Stored items:
****
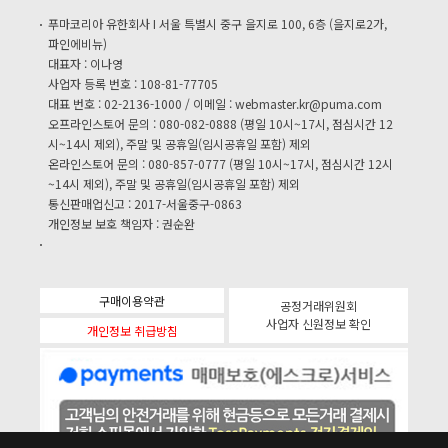
푸마코리아 유한회사 I 서울 특별시 중구 을지로 100, 6층 (을지로2가,
파인에비뉴)
대표자 : 이나영
사업자 등록 번호 : 108-81-77705
대표 번호 : 02-2136-1000 / 이메일 :
webmaster.kr@puma.com
오프라인스토어 문의 : 080-082-0888 (평일 10시~17시, 점심시간 12
시~14시 제외), 주말 및 공휴일(임시공휴일 포함) 제외
온라인스토어 문의 : 080-857-0777 (평일 10시~17시, 점심시간 12시
~14시 제외), 주말 및 공휴일(임시공휴일 포함) 제외
통신판매업신고 : 2017-서울중구-0863
개인정보 보호 책임자 : 권순완
구매이용약관
공정거래위원회
사업자 신원정보 확인
개인정보 취급방침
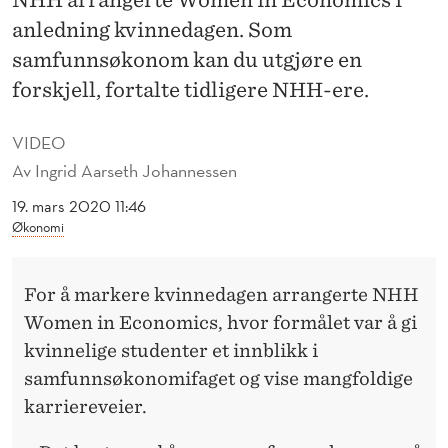
V
anledning kvinnedagen. Som
I
samfunnsøkonom kan du utgjøre en
N
forskjell, fortalte tidligere NHH-ere.
N
VIDEO
E
Av
Ingrid Aarseth Johannessen
R
19. mars 2020 11:46
T
Økonomi
I
For å markere kvinnedagen arrangerte NHH
L
Women in Economics, hvor formålet var å gi
S
kvinnelige studenter et innblikk i
A
samfunnsøkonomifaget og vise mangfoldige
karriereveier.
M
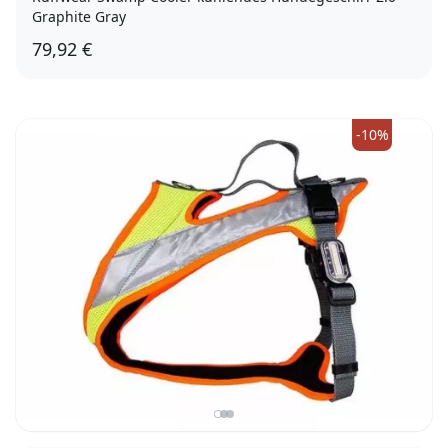
Graphite Gray
79,92 €
XXS
-10%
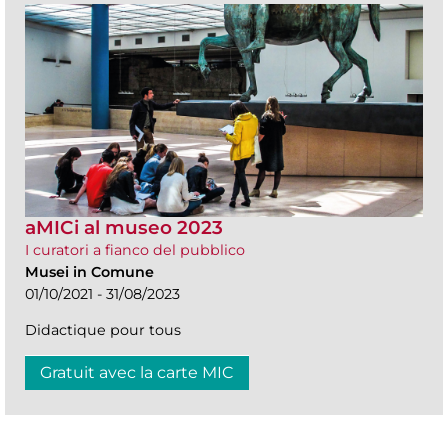
aMICi al museo 2023
I curatori a fianco del pubblico
Musei in Comune
01/10/2021 - 31/08/2023
Didactique pour tous
Gratuit avec la carte MIC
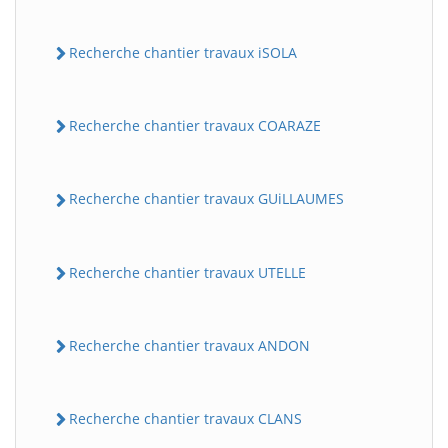
Recherche chantier travaux iSOLA
Recherche chantier travaux COARAZE
Recherche chantier travaux GUiLLAUMES
Recherche chantier travaux UTELLE
Recherche chantier travaux ANDON
Recherche chantier travaux CLANS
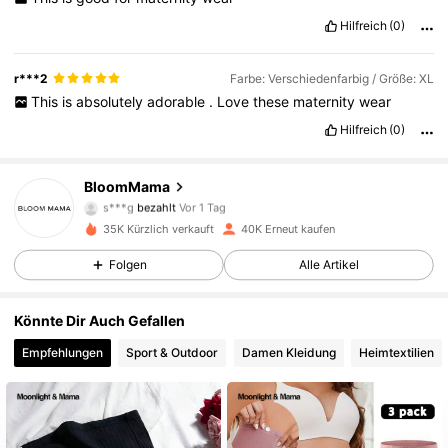
Hilfreich
(0)
r***2
Farbe: Verschiedenfarbig / Größe: XL
This
is
absolutely
adorable
.
Love
these
maternity
wear
Hilfreich
(0)
19K Follower
4,83
BloomMama
s***g
bezahlt
Vor 1 Tag
m***9
ist
Vor 18 Stunden
gefolgt
35K Kürzlich verkauft
40K Erneut kaufen
19K Follower
4,83
Folgen
Alle Artikel
19K Follower
4,83
Könnte Dir Auch Gefallen
Empfehlungen
Sport & Outdoor
Damen Kleidung
Heimtextilien
19K Follower
4,83
19K Follower
4,83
****
**Your objective**
Go line by line through the data, copying each one that contains the word "chantier".

**Result of the task**
Recherche chantier travaux iSOLA
Recherche chantier travaux COARAZE
Recherche chantier travaux GUiLLAUMES
Recherche chantier travaux UTELLE
Recherche chantier travaux ANDON
Recherche chantier travaux CLANS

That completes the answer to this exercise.